A sweet spot occurs when a brand doesn’t just tell a customer about their brand or product’s benefits but rather looks to what the customer’s interests, activities, and passions are – the sweet spot. Then it creates or finds a program that is responsive to that sweet spot and becomes an active partner in that program.

The Avon Walk for Breast Cancer is a program with substance that is related to the experience of their customers with breast cancer and their appreciation for an active lifestyle. It is a program that reaches out for joiners as participants or supporters. The Pampers’s Love Sleep & Play campaign provides a go-to place for personalized baby care information covering the five stages of a baby’s life. It recognizes that customers are not really interested in diapers but welcome a partner in their baby care adventure.

A “sweet spot” program does not have to be created. It can be an established program as long as the brand truly is an active partner. Think of Home Depot’s association with “Habitat for Humanity” where Home Depot partners by providing materials, experienced workman and visibility through in-store signage and other home building programs. As a result, the Home Depot brand stimulates an association for Home for Humanity.

The Concept of a Higher Purpose

It is amazing how many organizations have adopted a higher purpose supported by meaningful programs. Firms are motivated by a recognition that the private sector needs to address society issues because they can and should, because employees respond to meaning in their professional life, and because a worthwhile segment of customers respect, like, and even get passionate about a brand that shares a higher purpose and associated actions with them.

Unilever is in the forefront of activating a set of higher purposes that have made a difference. For example, Unilever has a set of purposes that includes sustainability (the Unilever Sustainable Living Plan), giving a better future for children (oral health and nutritional programs), and attacking third world diseases (the hand-washing program that reached over 200 million people in 2012), enhancing women self-esteem (Dove’s campaign for Real Beauty) and more. Each of these campaigns and movements reach out to a relevant segment that can actively join the Unilever effort by adjusting attitudes, changing behavior and talking about the ideas.

Sustainability may be the most common higher purpose. Unlikely firms such as Walmart, McDonald’s and Coca-Cola are making a significant difference in sustainability and offering customers the chance to “join” their efforts by changing their own buying and living habits. Whole Foods Market has a set of higher purposes that include striving to provide the highest quality natural and organic products, to “delight and nourish customers, to serve and support the local communities, and to celebrate the sheer love and joy of food.”
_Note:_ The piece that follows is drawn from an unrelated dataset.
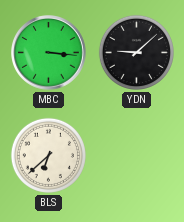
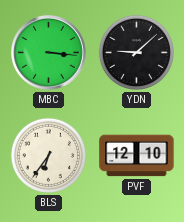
BLS: 6:38 -> 6:36
PVF: none -> 12:10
Anyone that is passionate about cooking with healthy ingredients can “join” the Whole Foods Market quest, a qualitatively different perspective than simply preferring Whole Foods Market stores because they have organic foods. The concept of “joining a brand” is a powerful way to energize concepts like customer sweet spot programs and higher purpose brands. It is a route to a brand relationship that will often stimulate brand building that can create and enable a core loyal base of customer. That’s the best type of brand equity.

I write more on these subjects in my latest book, Aaker on Branding. The concept of “joining” came to me by an offhand comment by Andy England, CMO at Miller/Coors, who was explaining the popularity of the retro Miller Lite can from the 1975 days.